Copy all records precisely, apart from the pictures.
---*---
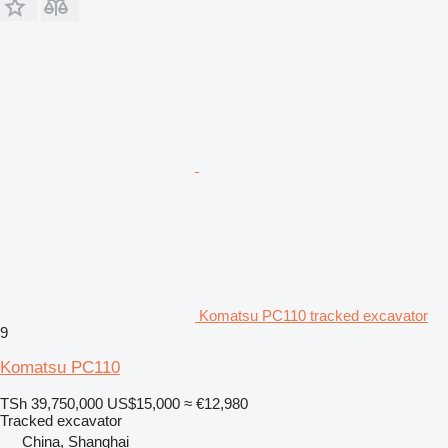
Komatsu PC110 tracked excavator
9
Komatsu PC110
TSh 39,750,000
US$15,000
≈ €12,980
Tracked excavator
China, Shanghai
---*---
_Task answer:_
Komatsu PC110 tracked excavator
9
Komatsu PC110
TSh 39,750,000
US$15,000
≈ €12,980
Tracked excavator
China, Shanghai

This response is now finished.